When the borders blur

This text is part of the special section Business transformation

To say that workers around the world have been shaken up by COVID-19 is an understatement. Dematerialization of tasks, remote work, job losses, hellish pace, the virus has hit the ground running, transforming businesses and public services alike. In this context of turbulence, where protective equipment was often lacking in various circles, were we legally protected?

Quebec laws protecting workers’ rights have evolved a lot during the 20th century.e century, thanks to the wind of change of the Quiet Revolution, but also under the impetus of the unions. All these mechanisms must however be constantly revised in the face of the often rapid changes that shake the world of work.

“All these changes observed for several years have accelerated in the context of the pandemic,” notes Dalia Gesualdi-Fecteau, lawyer and professor in the Department of Legal Sciences at UQAM. This is not surprising, according to her, since the workplaces that inspired the legislators of old are bursting before our eyes. This forces a redefinition of protective measures, both in terms of working conditions and wages and in terms of the immediate environment of employees.

Telework is often presented as a tool for work-family balance, which is undoubtedly true… if it is well organized.

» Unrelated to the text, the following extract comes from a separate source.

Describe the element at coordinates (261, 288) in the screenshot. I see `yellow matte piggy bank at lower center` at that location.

Because the observation is clear: working hours are getting longer, encroaching on personal life and creating insidious pressure.

“The laws were developed in the context of specific labor relations,” emphasizes Mr.me Gesualdi-Fecteau, who also holds the Chair on the effectiveness of labor law. “There was a bilateral relationship between a single employer and an employee who worked on the premises, signed an open-ended contract and obtained social protection. For 30 years, under the pressure of globalization, companies have transformed, becoming sprawling, doing business with subcontractors, employment agencies, self-employed workers, etc. She adds.

All these upheavals mean that the link between employers and employees is no longer the same, leading to unprecedented situations for legislators.

They also pose new challenges in terms of protection, forcing a review of the definition of the word “employee” when all the statuses are sometimes intertwined under one roof. “A worker may ask himself: who is my employer? Because some do not have the same protections as union members. Or are not considered employees at all by companies that participate in the platform economy [Uber, Lyft, Foodora, notamment], and which present themselves as software companies, and not as transport companies of people or goods. Those who transport them then become independent workers, deprived of the protections of labor laws, sometimes also deprived of the history of customer assessments if they move from one company to another.

Telecommuting, a panacea?

A revelation for some, a calamity for others: teleworking entered by the front door in March 2020. All this thanks to the rapid development of information technologies. “At the height of the pandemic, 40% of workers practiced teleworking,” says the UQAM professor. Many have continued down this path, with glee, at least according to some Statistics Canada figures. Some 90% of these new workers say they are more productive at home than at the workplace.

An enthusiasm that must be qualified, says Dalia Gesualdi-Fecteau. “Teleworking is often presented as a tool for work-family balance, which is undoubtedly true… if it is well organized. Because the observation is clear: working hours are getting longer, encroaching on personal life and creating insidious pressure. If your entire team sends emails at night and you stay away, you may be at risk of taking a hit. And those who suggest cutting off server access after 7:00 p.m. are ignoring those whose work is not done, causing another form of stress. “

Is it better then to express your limits? “Making the management of our electronic devices an individual responsibility is also insidious. The employer has some responsibility. The discussion must continue, as teleworking will continue to gain momentum. “

As Bill 59 is being studied in the National Assembly on changes to the occupational health and safety system, the lawyer hopes that another discussion will continue. “Working conditions are not just wages, but their predictability, as well as material and intellectual conditions. “

When the boundaries between personal and professional life blur, new benchmarks are needed.